Political Life of LSD

Alexis is currently writing a dissertation on the political life of LSD in the United States from 1949-1980.

By 1969, depending on whom you asked, LSD was going to help the United States government win the Cold War, because it was a truth serum and mind-control substance. It would help you make more money on the stock market, become more creative at work, or understand complex mathematical formulas with ease. "LSD will cure alcoholism and unlock the mysteries of schizophrenia," others insisted. It will help you write your way to fame. Better yet, eat it with a cube of sugar. You will self-actualize. Your aesthetic sensibilities will be heightened, and you will become open to the poetry of the world in motion. You might even see God. You won't need some government man telling you what to do, some job holding you back from the fruits of your own labor. A little drop of acid will tear down the state. Everyone will make sweet love, and there will be peace on earth. If these were not already enough to make you run right out and try some, it turns out there was also money to be made selling it, it was the devil's work, destroying the youth of our nation, spurring human evolution, and keeping some lazy, apolitical, jive ass long-haired honkies from letting the Revolution unleash itself on the world. It was some good shit and some bad news. It was insidious and subtle. It was dangerous and terrifying to behold. It was also often but not always a rather interesting shade of mauve. Except when it was sunshine orange. Such is the power of LSD. Even its color cannot be agreed upon. It is ontologically, structurally, politically, and affectively unstable.

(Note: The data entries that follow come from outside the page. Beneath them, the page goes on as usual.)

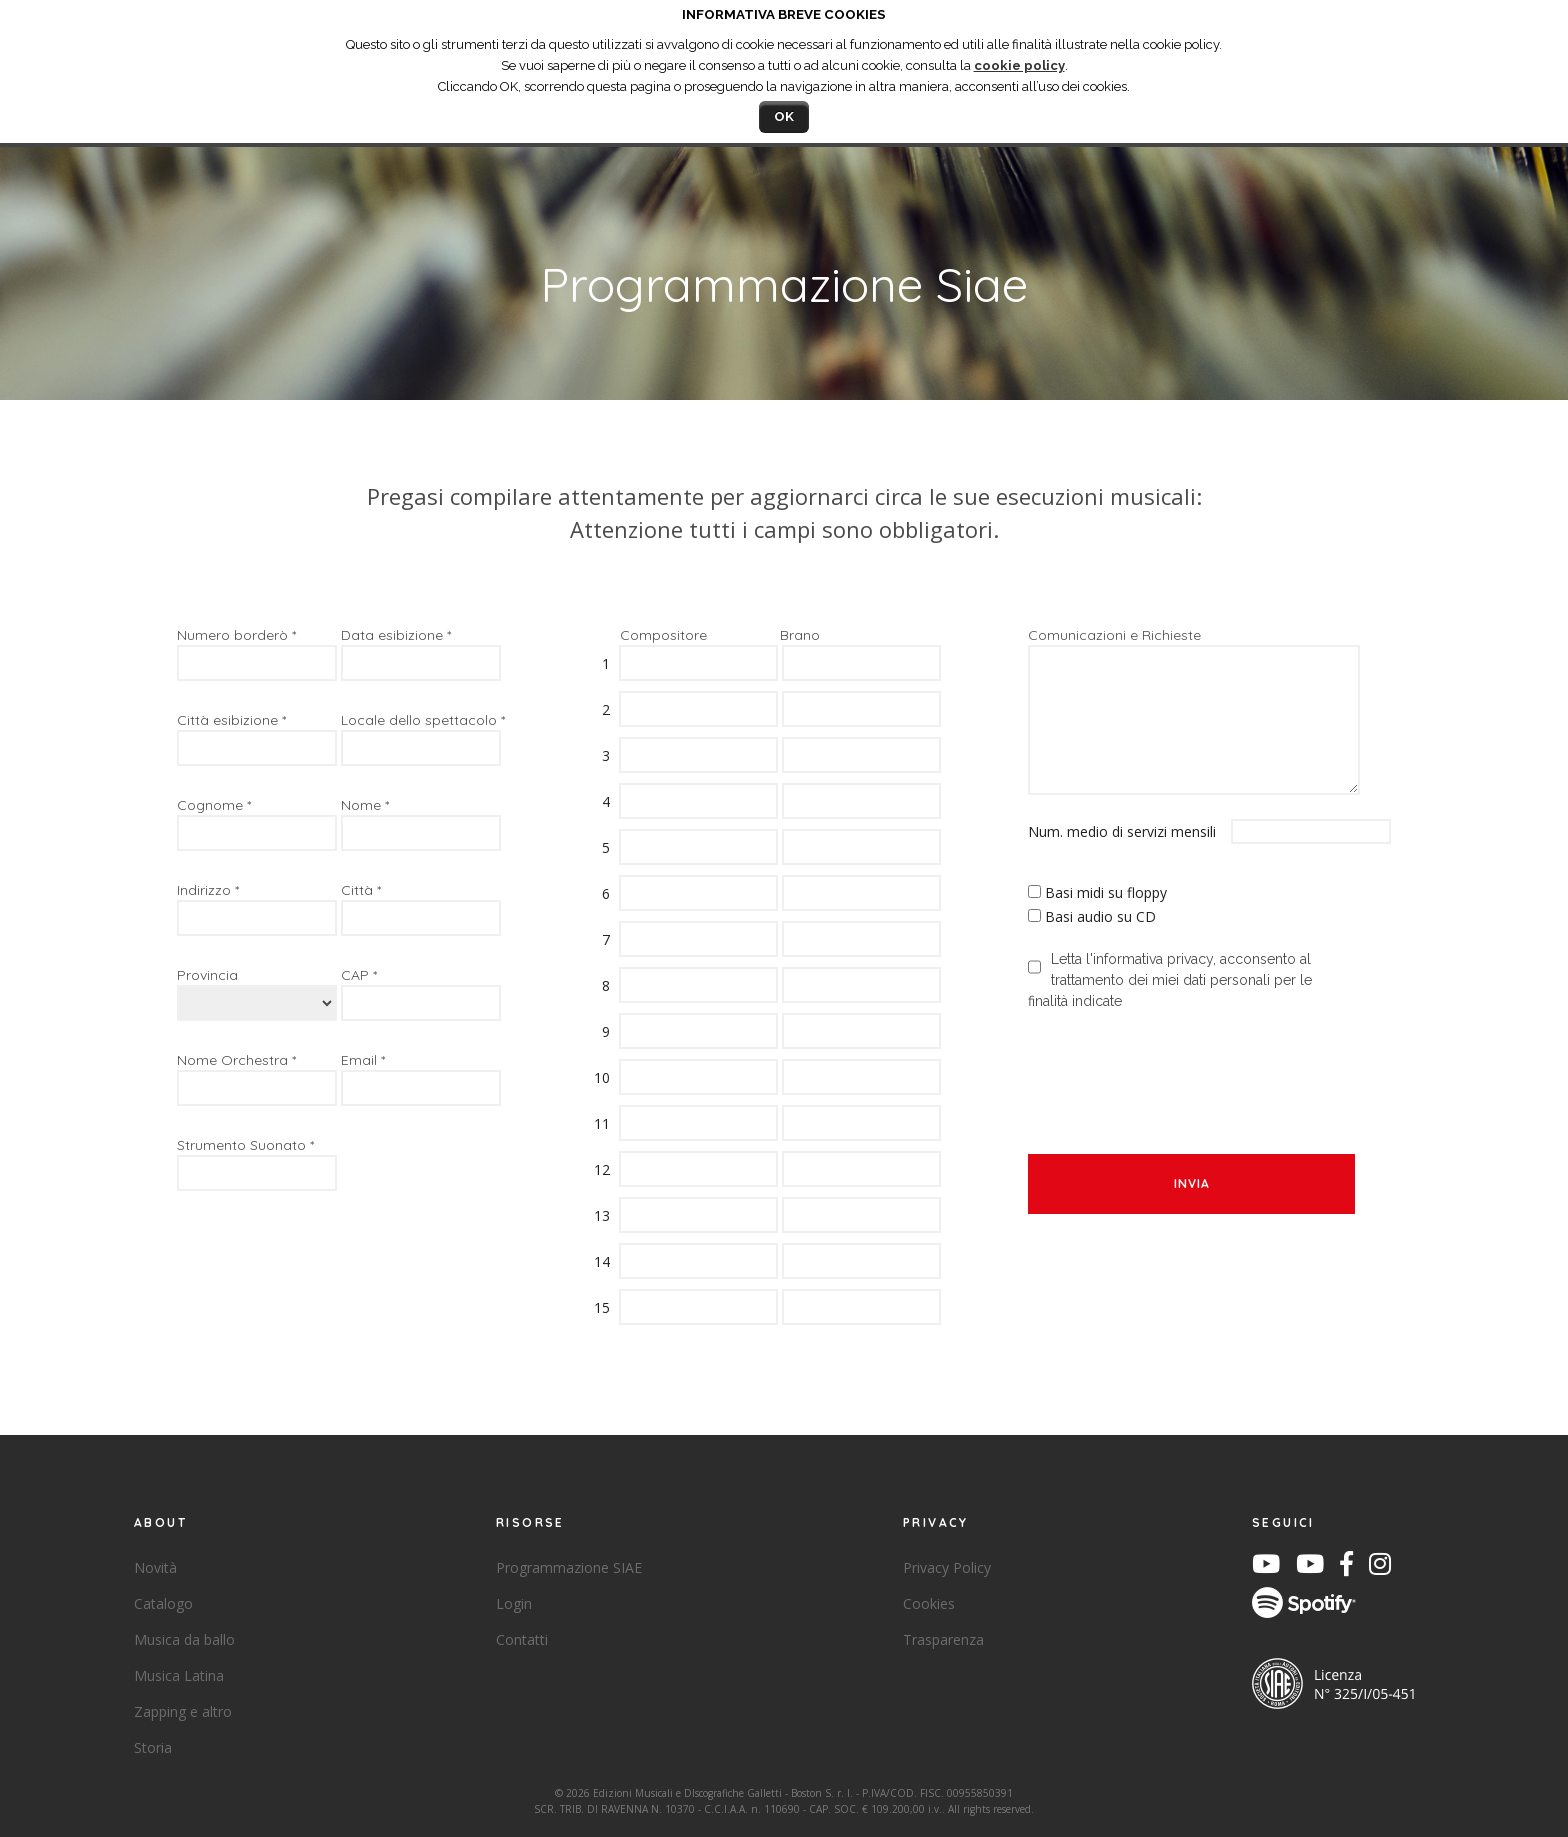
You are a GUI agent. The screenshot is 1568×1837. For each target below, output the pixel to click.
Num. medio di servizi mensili (1127, 831)
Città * (361, 890)
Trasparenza (943, 1639)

My research explores the public life of science and technology. What happens when an object comes out of the laboratory and into the wilds of the world? How does our relationship to science affect the political sphere, and our relationship to politics infuse our science? How do we come to imbue objects with lives of their own in ways that lead them to elude our hopes? There are perhaps more serious ways to think about these questions than with LSD. But they would not be nearly so fun.